Our analysis is a cross-sectional approach to symptom burden in an adult CF population, and does not allow us to determine whether symptom burden changes over time, particularly as disease progresses. Future evaluation of the MSAS CF-specific symptom subscales will be necessary in order to establish reliability and validity and assess for responsiveness to change over time, and we are continuing such evaluation within the PAC-CF cohort. We also did not assess whether symptom burden was influenced by differences in treatments used by patients, though we can speculate that undertreatment of respiratory exacerbations, CF-related gastrointestinal disease, or psychological manifestations secondary to chronic illness would result in reporting a higher symptom burden. Future work will also address whether symptom burden is associated with other measures of CF-related QOL, particularly functional status.
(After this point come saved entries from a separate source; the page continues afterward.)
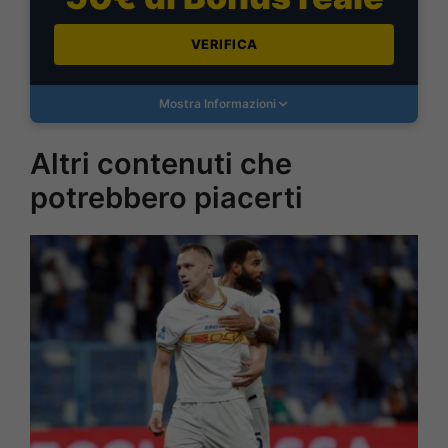
VERIFICA
Mostra Informazioni
Altri contenuti che
potrebbero piacerti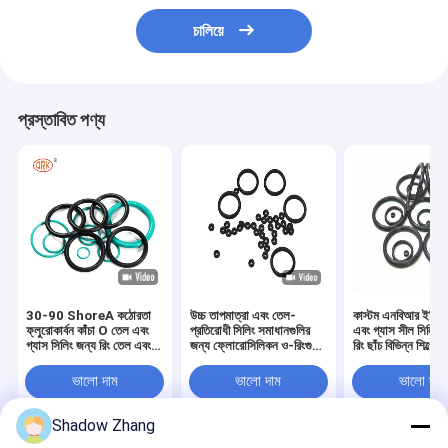
চালিয়ে
প্রস্তাবিত পণ্য
30-90 ShoreA কঠোরতা
উচ্চ তাপমাত্রা এবং তেল-
কাস্টম এনবিআর ইপিড
ফ্লুরোকার্বন কাঁচা O তেল এবং
প্রতিরোধী সিলিং সমাধানগুলির
এবং গ্যাস সীল সিলিকন
গ্যাস সিলিং জন্য রিং তেল এবং
জন্য ফ্লোরোসিলিকন ও-রিংগুলির
রিং ছাঁচ বিভিন্ন শিল্পের
গ্যাস প্রতিরোধী
শীর্ষ 10 টি সুবিধা
ভালো দাম
ভালো দাম
ভালো দাম
Shadow Zhang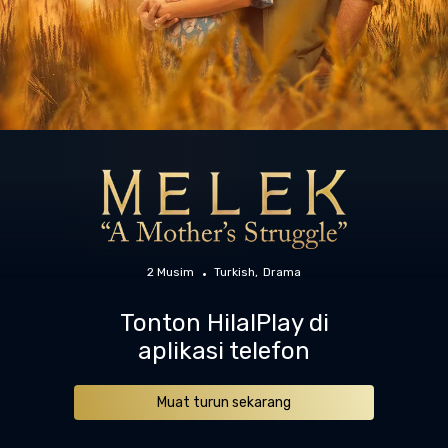
2 Musim
Turkish
Drama
Tonton HilalPlay di
aplikasi telefon
Muat turun sekarang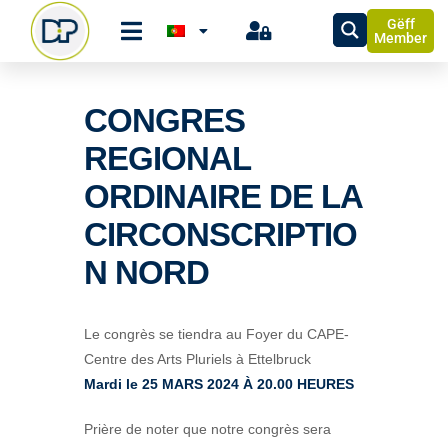
Gëff
Member
CONGRES
REGIONAL
ORDINAIRE DE LA
CIRCONSCRIPTIO
N NORD
Le congrès se tiendra au Foyer du CAPE-
Centre des Arts Pluriels à Ettelbruck
Mardi le 25 MARS 2024 À 20.00 HEURES
Prière de noter que notre congrès sera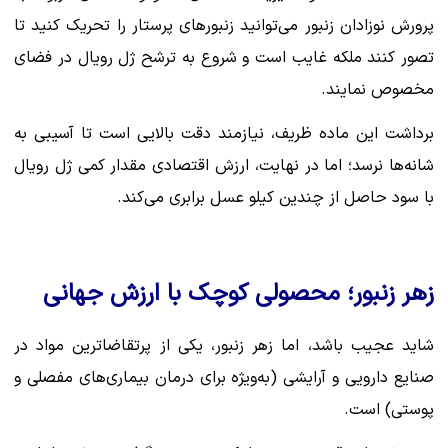
پرورش نوزادان زنبور می‌توانید زنبورهای پرستار را تحریک کنید تا
تصور کنند ملکه غایب است و شروع به ترشح ژل رویال در فضای
مخصوص نمایند.
برداشت این ماده ظریف، نیازمند دقت بالایی است تا آسیبی به
شانه‌ها نرسد؛ اما در نهایت، ارزش اقتصادی مقدار کمی ژل رویال
با سود حاصل از چندین کیلو عسل برابری می‌کند.
زهر زنبور؛ محصولی کوچک با ارزش جهانی
شاید عجیب باشد، اما زهر زنبور، یکی از پرتقاضاترین مواد در
صنایع دارویی و آرایشی (به‌ویژه برای درمان بیماری‌های مفصلی و
پوستی) است.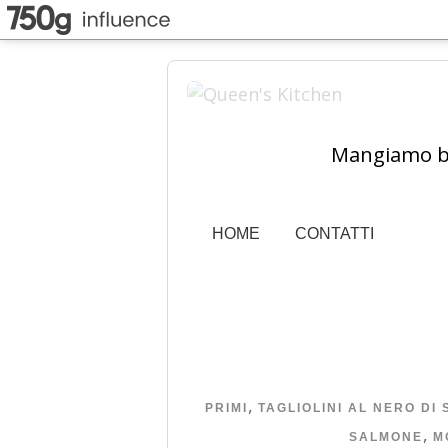
Mangiamo ben
HOME
CONTATTI
,
PRIMI
TAGLIOLINI AL NERO DI 
,
SALMONE
M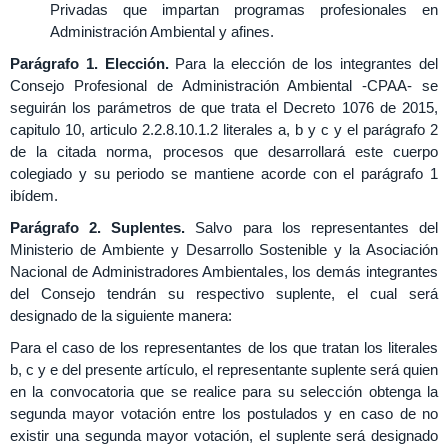
Privadas que impartan programas profesionales en
Administración Ambiental y afines.
Parágrafo 1. Elección.
Para la elección de los integrantes del
Consejo Profesional de Administración Ambiental -CPAA- se
seguirán los parámetros de que trata el Decreto 1076 de 2015,
capitulo 10, articulo 2.2.8.10.1.2 literales a, b y c y el parágrafo 2
de la citada norma, procesos que desarrollará este cuerpo
colegiado y su periodo se mantiene acorde con el parágrafo 1
ibídem.
Parágrafo 2. Suplentes.
Salvo para los representantes del
Ministerio de Ambiente y Desarrollo Sostenible y la Asociación
Nacional de Administradores Ambientales, los demás integrantes
del Consejo tendrán su respectivo suplente, el cual será
designado de la siguiente manera:
Para el caso de los representantes de los que tratan los literales
b, c y e del presente artículo, el representante suplente será quien
en la convocatoria que se realice para su selección obtenga la
segunda mayor votación entre los postulados y en caso de no
existir una segunda mayor votación, el suplente será designado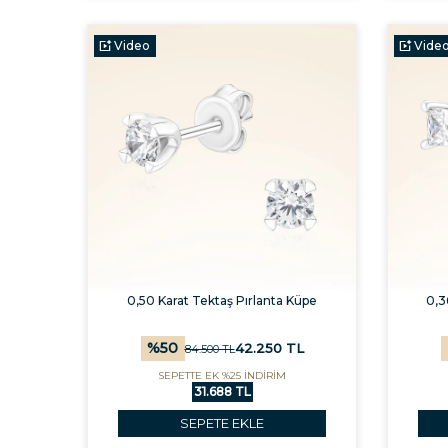
Video
Vide
0,50 Karat Tektaş Pırlanta Küpe
0,3
%
50
42.250
TL
84.500
TL
SEPETTE EK %25 İNDİRİM
31.688 TL
SEPETE EKLE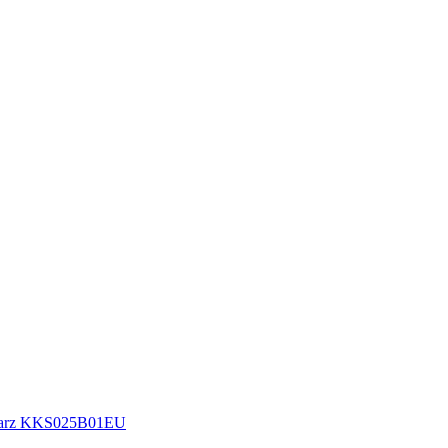
schwarz KKS025B01EU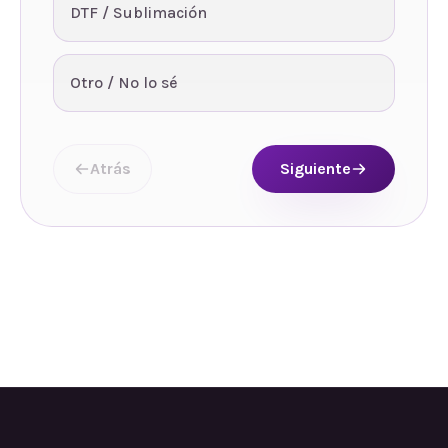
DTF / Sublimación
Otro / No lo sé
Atrás
Siguiente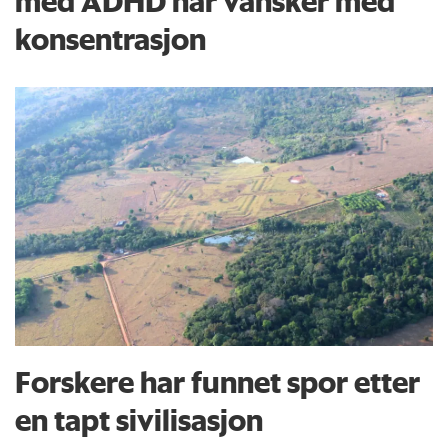
med ADHD har vansker med
konsentrasjon
Forskere har funnet spor etter
en tapt sivilisasjon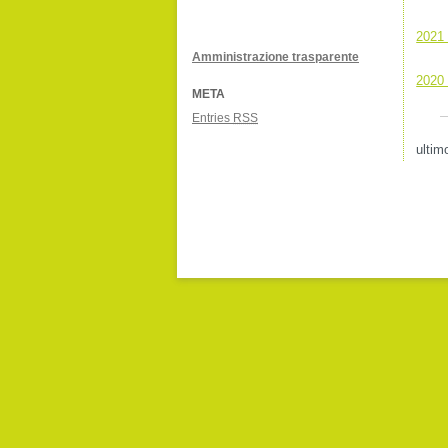
2021 
Amministrazione trasparente
2020 
META
Entries
RSS
ultim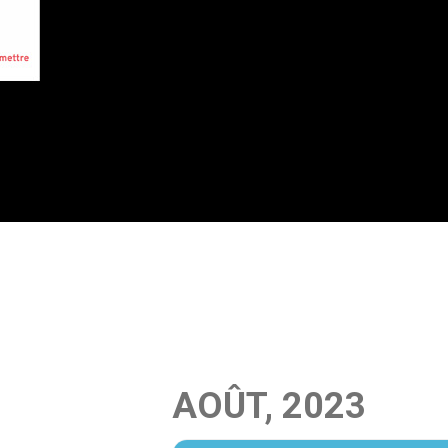
AOÛT, 2023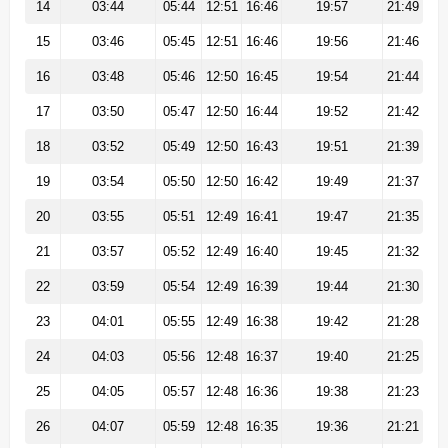
14
03:44
05:44
12:51
16:46
19:57
21:49
15
03:46
05:45
12:51
16:46
19:56
21:46
16
03:48
05:46
12:50
16:45
19:54
21:44
17
03:50
05:47
12:50
16:44
19:52
21:42
18
03:52
05:49
12:50
16:43
19:51
21:39
19
03:54
05:50
12:50
16:42
19:49
21:37
20
03:55
05:51
12:49
16:41
19:47
21:35
21
03:57
05:52
12:49
16:40
19:45
21:32
22
03:59
05:54
12:49
16:39
19:44
21:30
23
04:01
05:55
12:49
16:38
19:42
21:28
24
04:03
05:56
12:48
16:37
19:40
21:25
25
04:05
05:57
12:48
16:36
19:38
21:23
26
04:07
05:59
12:48
16:35
19:36
21:21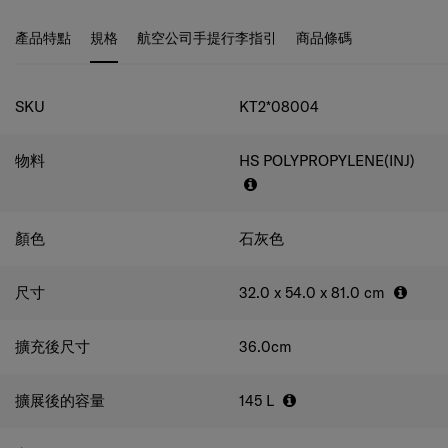
袋，方便您根據個人喜好整理旅行必需品。
產品特點
規格
航空公司手提行李指引
商品條碼
規格
SKU
KT2*08004
物料
HS POLYPROPYLENE(INJ)
顏色
石灰色
尺寸
32.0 x 54.0 x 81.0
cm
擴充後尺寸
36.0
cm
擴展後的容量
145
L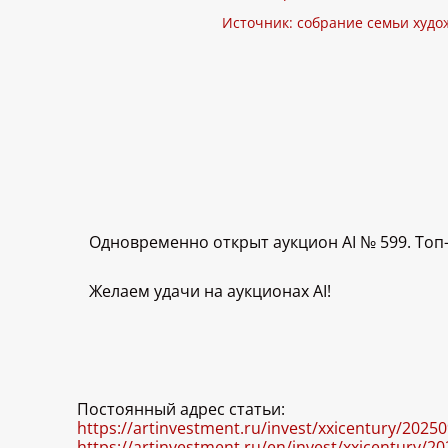
Источник: собрание семьи худо
Одновременно открыт аукцион AI № 599. Топ
Желаем удачи на аукционах AI!
Постоянный адрес статьи:
https://artinvestment.ru/invest/xxicentury/2025
https://artinvestment.ru/en/invest/xxicentury/2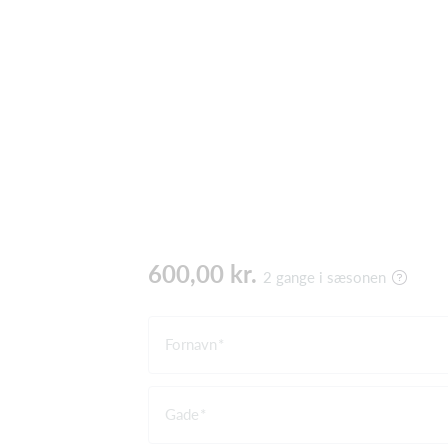
600,00 kr.
2 gange i sæsonen
Fornavn
Gade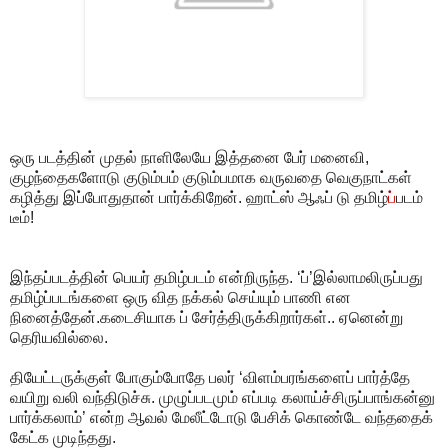
ஒரு படத்தின் முதல் நாளிலேயே இத்தனை பேர் மனைவி,
குழந்தைகளோடு குடும்பம் குடும்பமாக வருவதை வெகுநாட்கள்
கழித்து இப்போதுதான் பார்க்கிறேன். ஹாட்ஸ் ஆஃப் டு தமிழ்
ப்
படம்
டீம்!
இந்தப்படத்தின் பெயர் தமிழ்படம் என்றிருந்த. ‘ப்’இல்லாமலிருப்பது
தமிழ்ப்படங்களை ஒரு வித நக்கல் செய்யும் பாணி என
நினைத்தேன்.கடைசியாக ப் சேர்த்திருக்கிறார்கள்.. ஏனென்று
தெரியவில்லை.
தியேட்டருக்குள் போகும்போதே பலர் ‘விளம்பரங்களைப் பார்த்தே
வயிறு வலி வந்திடுச்சு. முழுப்படமும் எப்படி கலாய்ச்சிருப்பாங்கன்னு
பார்க்கலாம்’ என்ற ஆவல் மேலீட்டோடு பேசிக் கொண்டே வந்ததைக்
கேட்க முடிந்தது.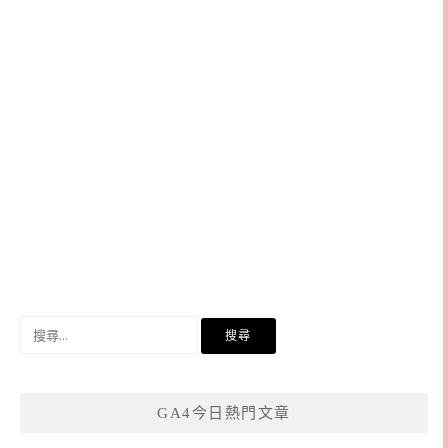
搜
尋
關
鍵
GA4今日熱門文章
字: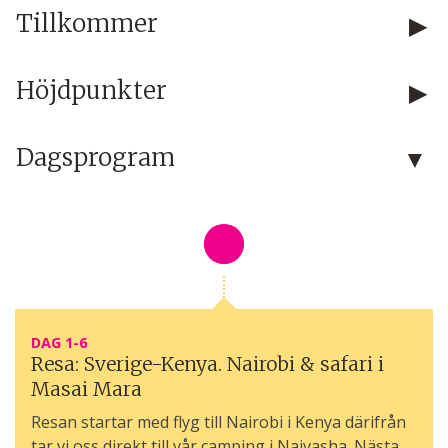
Tillkommer
Höjdpunkter
Dagsprogram
DAG 1-6
Resa: Sverige-Kenya. Nairobi & safari i
Masai Mara
Resan startar med flyg till Nairobi i Kenya därifrån
tar vi oss direkt till vår camping i Naivasha. Nästa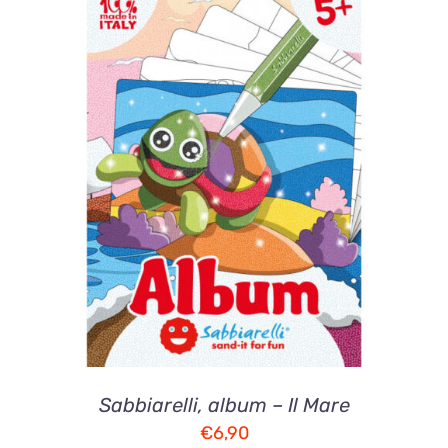
AGGIUNGI AL CARRELLO
/
DETTAGLI
Sabbiarelli, album – Il Mare
€
6,90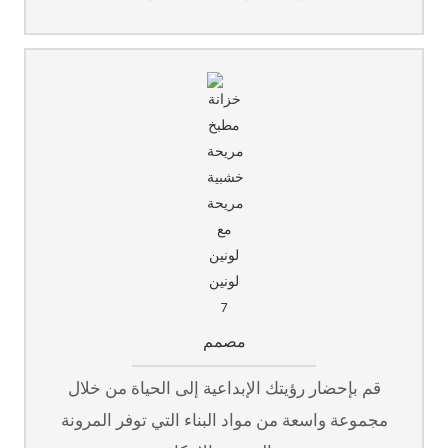
مصمم
قم بإحضار رؤيتك الإبداعية إلى الحياة من خلال
مجموعة واسعة من مواد البناء التي توفر المرونة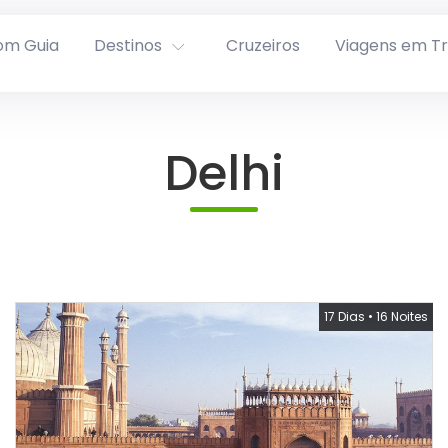
om Guia
Destinos
Cruzeiros
Viagens em T
Delhi
17 Dias
•
16 Noites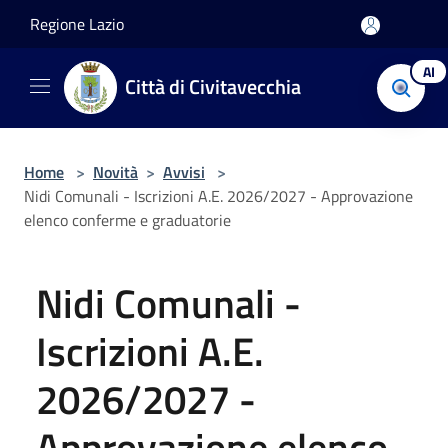
Salta al contenuto principale
Regione Lazio
AI
Città di Civitavecchia
Home
>
Novità
>
Avvisi
>
Nidi Comunali - Iscrizioni A.E. 2026/2027 - Approvazione
elenco conferme e graduatorie
Nidi Comunali -
Iscrizioni A.E.
2026/2027 -
Approvazione elenco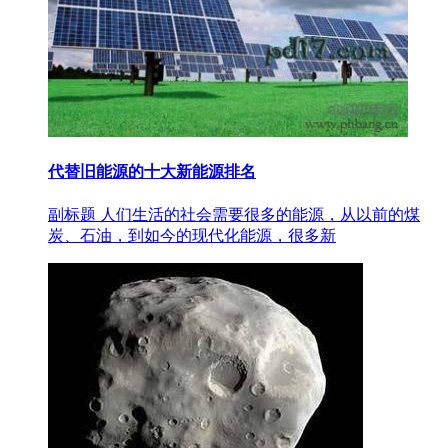
代替旧能源的十大新能源排名
副标题 人们生活的社会需要很多的能源，从以前的煤
炭、石油，到如今的现代化能源，很多新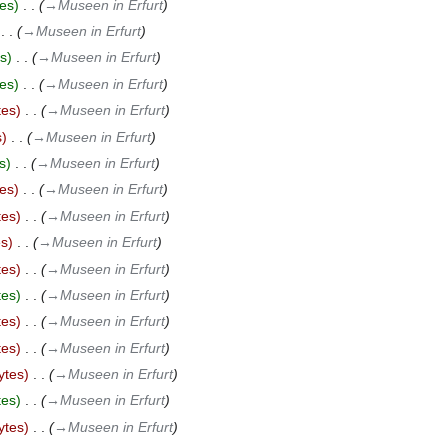
es
‎
→‎Museen in Erfurt
‎
→‎Museen in Erfurt
s
‎
→‎Museen in Erfurt
es
‎
→‎Museen in Erfurt
tes
‎
→‎Museen in Erfurt
s
‎
→‎Museen in Erfurt
s
‎
→‎Museen in Erfurt
es
‎
→‎Museen in Erfurt
tes
‎
→‎Museen in Erfurt
es
‎
→‎Museen in Erfurt
tes
‎
→‎Museen in Erfurt
tes
‎
→‎Museen in Erfurt
tes
‎
→‎Museen in Erfurt
tes
‎
→‎Museen in Erfurt
ytes
‎
→‎Museen in Erfurt
tes
‎
→‎Museen in Erfurt
ytes
‎
→‎Museen in Erfurt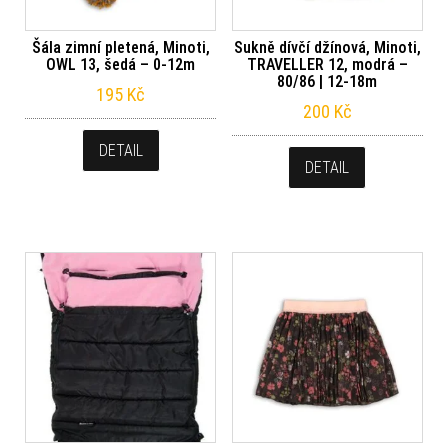
Šála zimní pletená, Minoti,
Sukně dívčí džínová, Minoti,
OWL 13, šedá – 0-12m
TRAVELLER 12, modrá –
80/86 | 12-18m
195
Kč
200
Kč
DETAIL
DETAIL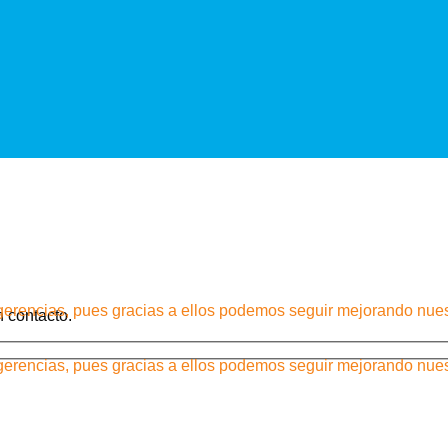
encias, pues gracias a ellos podemos seguir mejorando nuestro 
n contacto.
encias, pues gracias a ellos podemos seguir mejorando nuestro 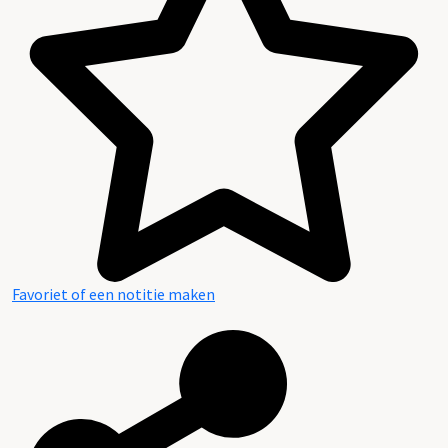
Favoriet of een notitie maken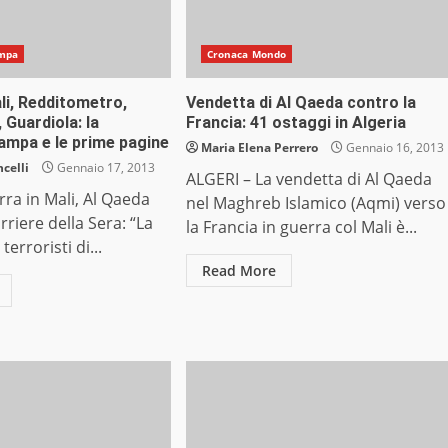
mpa
Cronaca Mondo
li, Redditometro,
Vendetta di Al Qaeda contro la
 Guardiola: la
Francia: 41 ostaggi in Algeria
ampa e le prime pagine
Maria Elena Perrero
Gennaio 16, 2013
celli
Gennaio 17, 2013
ALGERI – La vendetta di Al Qaeda
ra in Mali, Al Qaeda
nel Maghreb Islamico (Aqmi) verso
orriere della Sera: “La
la Francia in guerra col Mali è...
terroristi di...
Read More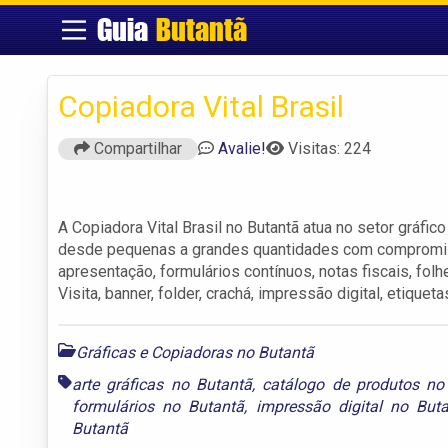
Guia
Butantã
Copiadora Vital Brasil
Compartilhar
Avalie!
Visitas: 224
A Copiadora Vital Brasil no Butantã atua no setor gráf
desde pequenas a grandes quantidades com compromisso
apresentação, formulários contínuos, notas fiscais, folhe
Visita, banner, folder, crachá, impressão digital, etique
Gráficas e Copiadoras no Butantã
arte gráficas no Butantã
,
catálogo de produtos no
formulários no Butantã
,
impressão digital no But
Butantã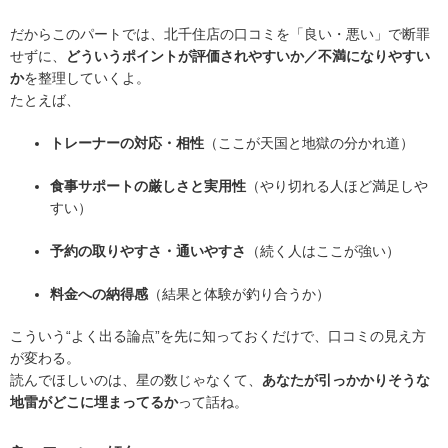
だからこのパートでは、北千住店の口コミを「良い・悪い」で断罪
せずに、
どういうポイントが評価されやすいか／不満になりやすい
か
を整理していくよ。
たとえば、
トレーナーの対応・相性
（ここが天国と地獄の分かれ道）
食事サポートの厳しさと実用性
（やり切れる人ほど満足しや
すい）
予約の取りやすさ・通いやすさ
（続く人はここが強い）
料金への納得感
（結果と体験が釣り合うか）
こういう“よく出る論点”を先に知っておくだけで、口コミの見え方
が変わる。
読んでほしいのは、星の数じゃなくて、
あなたが引っかかりそうな
地雷がどこに埋まってるか
って話ね。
In the conceptual model of HRQOL proposed by Wilson and Cleary,3 symptom status occupies a critical point along the pathway describing overall HRQOL. Prior work on CF-specific HRQOL measures has incorporated several aspects of symptom status.20, 21 Acute symptoms, as reflected by CF pulmonary exacerbations, have been shown to negatively impact HRQOL in CF.22 In this study, we found that symptom burden, measured at a time of relative clinical stability in CF, is also correlated with the symptom status domains of existing CF HRQOL measures. In particular, the MSAS-CFRESP and MSAS-GDI subscales are negatively correlated with the HRQOL domains of respiratory and chest symptoms, the PSYCH subscales are most negatively correlated with the emotional state domain, and the MSAS-CFGI subscale is most negatively correlated with weight. Therefore, by providing a comprehensive assessment of symptom burden, including severity, frequency, and distress, the MSAS subscales add important information on the overall symptom status of CF adults.

In summary, our results indicate that assessment of symptom burden in CF adults requires attention to both the physical and psychological manifestations of chronic respiratory disease. Initial analysis of symptom clustering in adults with CF suggests that the new CF-specific subscales derived from the MSAS may provide additional patient-reported outcomes that may have a role in both clinical care and research in CF adult populations.

Acknowledgments

This work was supported by a grant from the National Heart, Lung, Blood Institute (R01 HL72938).